On a sunny August Friday, people stream past the ornate, Art Deco US Post Office building in Manhattan’s East Village, where its forlorn and faded “Fallout Shelter” plaque is an ominous reminder, however distant, of today’s nuclear threat.
The yellow and white metal sign on the Cooper Station Post Office is one of perhaps thousands that can be found scattered throughout the city — largely forgotten relics of the days when the threat of annihilation via a Soviet nuclear attack seemed like a very real and terrifying proposition.
On top of the plaque drilled into the wall of the US Post Office building, someone has affixed the word “Trump”.
Cold War relics
At one time, there may have been as many as 18,000 nuclear fallout shelters dotted around New York, according to Jeff Schlegelmilch, deputy director at Columbia University’s National Center for Disaster Preparedness.
New York has more than many other cities, he says, largely because of one man, Nelson Rockefeller, who served as the city’s governor from 1959 to 1973, before becoming vice president under Gerald Ford.
Although the Kennedy administration had instigated a nationwide shelter programme in the early 60s, Rockefeller was more paranoid than most when it came to the threat of nuclear armageddon and so pushed for the installation of fallout shelters across the state. He even reportedly had them installed at the governor’s mansion and in his own private residences.

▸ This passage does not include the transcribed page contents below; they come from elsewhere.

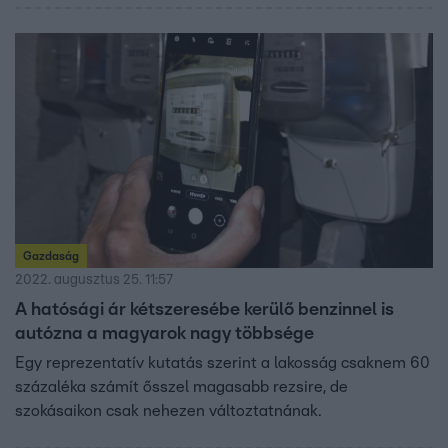
Gazdaság
2022. augusztus 25. 11:57
A hatósági ár kétszeresébe kerülő benzinnel is
autózna a magyarok nagy többsége
Egy reprezentatív kutatás szerint a lakosság csaknem 60
százaléka számít ősszel magasabb rezsire, de
szokásaikon csak nehezen változtatnának.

Another yellow plaque can be found on the side of a building that now serves as a Chase Bank in lower Manhattan. Local resident Isabel, who gave her age as “in the very late 70s”, is old enough to remember the days when the shelters were first springing up across the five boroughs at the height of the Cold War.
Back then, she says, people preferred not to think about whether they might have to actually use one.
“My parents didn’t even talk about the shelters or nuclear attacks, which was the smart thing to do,” she says.
The shelters were mostly repurposed rooms in existing buildings.
“The criteria were to find an existing structure that could serve as a fallout shelter then make a couple of changes to it, put some supplies in there and put a sign outside the building to let you know they are there,” says Schlegelmilch.
“You’re looking for something that is surrounded by thick layers of concrete that radiation can’t easily penetrate. So a basement in the centre of a building, something without windows.”
However, even from their conception, authorities were divided over just how much use a shelter would be in the event of an all-out Soviet attack and these doubts grew as the Cold War’s arms race accelerated.
“As nuclear weapons became larger and larger it became less and less likely you would even survive the initial blast, let alone the fallout,” says Schlegelmilch.
‘If they drop the bomb we’re all dead’
The shelter programme in New York and elsewhere had more or less fallen by the wayside by the late ’70s. Now few, if any, of the shelters exist in their original state — though one was reportedly discovered back in 2006 under the Brooklyn Bridge complete with medical, food and water supplies, and a stack of vintage posters promoting New York. In a city where real estate comes at a premium, most of the shelters have now been reclaimed for other uses such as storage or laundry rooms. Many have had windows put in, their supplies long ago removed.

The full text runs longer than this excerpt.